As I was meditating on this today, what came to me was Psalm 2, parts of which clearly foreshadow (certainly in the medieval mind, the Psalms predate Isaiah) the messianic predictions of Isaiah:
1 Why are the nations in an uproar? *
Why do the peoples mutter empty threats?
2 Why do the kings of the earth rise up in revolt, and the princes plot together, *
against the LORD and against his Anointed?
3 "Let us break their yoke," they say; *
"let us cast off their bonds from us."
4 He whose throne is in heaven is laughing; *
the Lord has them in derision.
5 Then he speaks to them in his wrath, *
and his rage fills them with terror.
6 "I myself have set my king *
upon my holy hill of Zion."
7 Let me announce the decree of the LORD: *
he said to me, "You are my Son; this day have I begotten you.

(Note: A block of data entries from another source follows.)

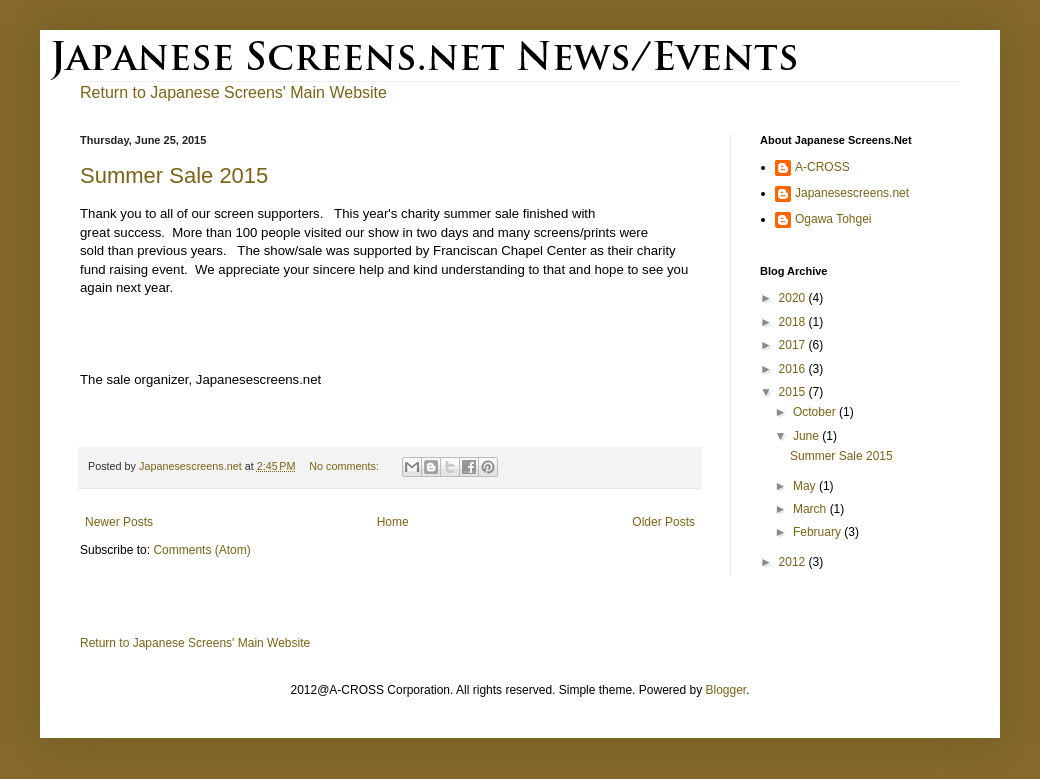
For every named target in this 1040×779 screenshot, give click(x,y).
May (806, 486)
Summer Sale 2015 (174, 175)
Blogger (725, 690)
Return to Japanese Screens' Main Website (195, 643)
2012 (794, 562)
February (818, 532)
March (811, 509)
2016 (794, 369)
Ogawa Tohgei (833, 219)
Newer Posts (119, 522)
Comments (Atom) (201, 550)
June (807, 436)
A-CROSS (822, 167)
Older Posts (663, 522)
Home (393, 522)
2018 (794, 322)
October (816, 412)
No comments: (345, 466)
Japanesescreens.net (852, 193)
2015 (794, 392)
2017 (794, 345)
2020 (794, 298)
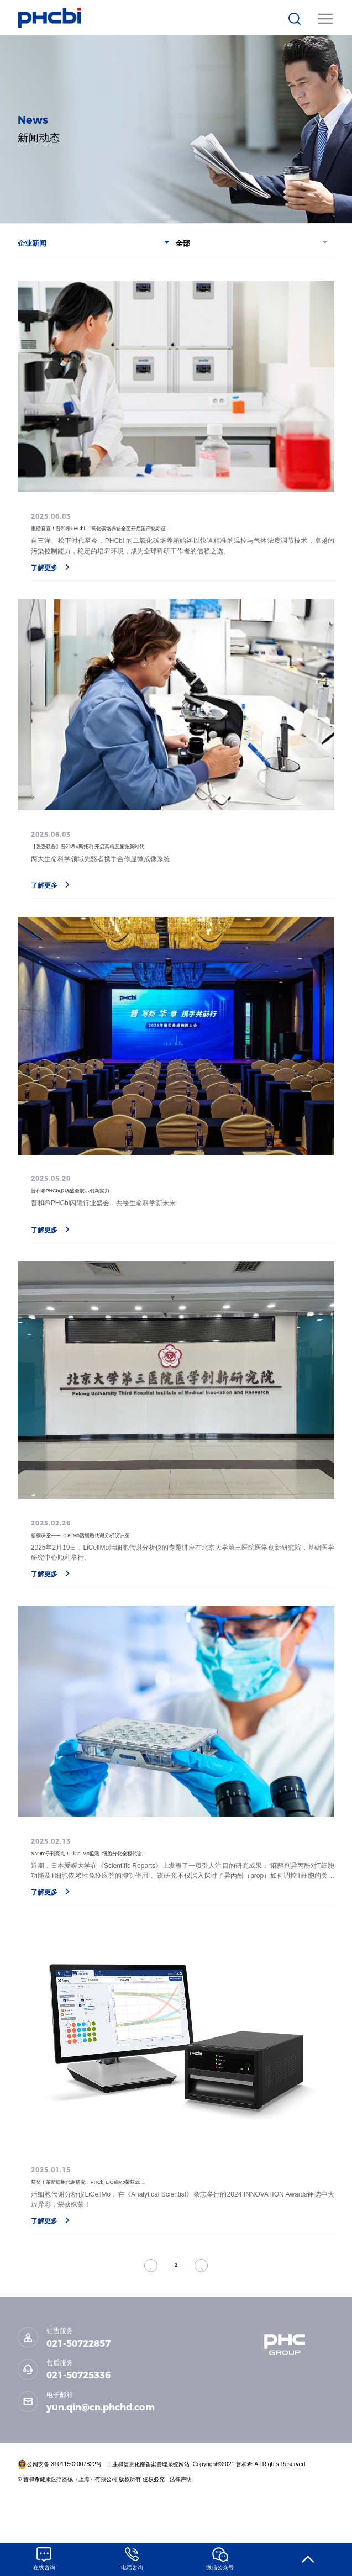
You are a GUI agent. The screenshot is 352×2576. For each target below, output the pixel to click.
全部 (252, 243)
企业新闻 (94, 243)
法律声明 (181, 2528)
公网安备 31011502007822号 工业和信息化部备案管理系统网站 (104, 2513)
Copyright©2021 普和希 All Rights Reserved (249, 2513)
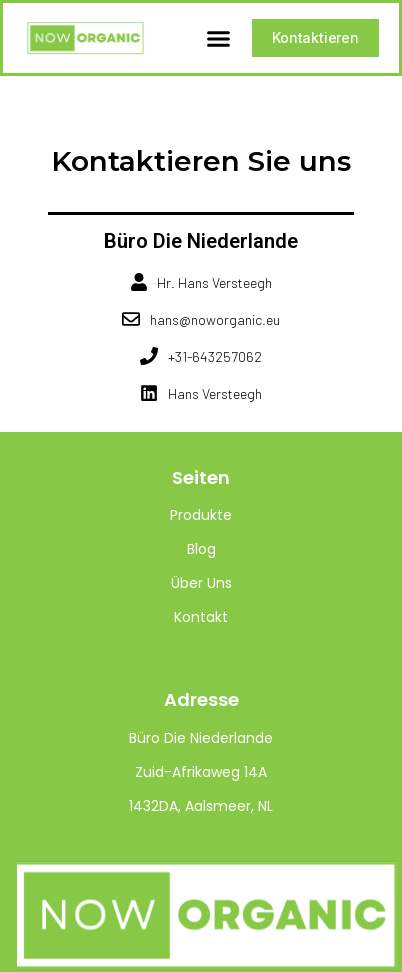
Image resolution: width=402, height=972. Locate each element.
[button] (219, 38)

8 Ask of me, and I will give you the nations for your inheritance *
and the ends of the earth for your possession.
9 You shall crush them with an iron rod *
and shatter them like a piece of pottery."

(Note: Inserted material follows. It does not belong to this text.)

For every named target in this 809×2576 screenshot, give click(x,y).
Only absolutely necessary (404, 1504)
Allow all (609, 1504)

10 And now, you kings, be wise; *
be warned, you rulers of the earth.
11 Submit to the LORD with fear, *
and with trembling bow before him;
12 Lest he be angry and you perish; *
for his wrath is quickly kindled.
The rod in verse 9 is a virga, but is it the rod of Isaiah, or is it a different rod, a rod of iron, all business and war? Even more apposite is verse 7: Dominus dixit ad me: Filius meus es tu: Ego hodie genui te. Christians cannot read this verse without understanding that it prefigures the Incarnation, which is the point of the Root of Jesse after all.
The surprise? Perhaps it is in the way in which the kings are made to shut their mouths and the nations come seeking Him. That central section of Isaiah is present to the instructed scriptural consciousness by implication. Not in the rod of iron, the virga ferrea of the psalm, but the virga which confers genetic legitimacy on the Just Ruler who is to come. His weapons are not the iron of war but the Gifts of the Spirit of the Lord. His reign is not simply one of earthly peace, the absence of armed conflict, but the great Shalom which will restore the paradisal condition. Matthew's genealogy of Christ goes back to Abraham, but Luke's all the way to the radix, the first father of us all, Adam, "son of God". The One To Come is not simply another competent ruler and war chieftain. He is the one whose legitimate Messianic descent will restore the hopes of us all, which is why politicians will finally shut up and peoples come running to find him. As should we. And please hurry: Jam noli tardare!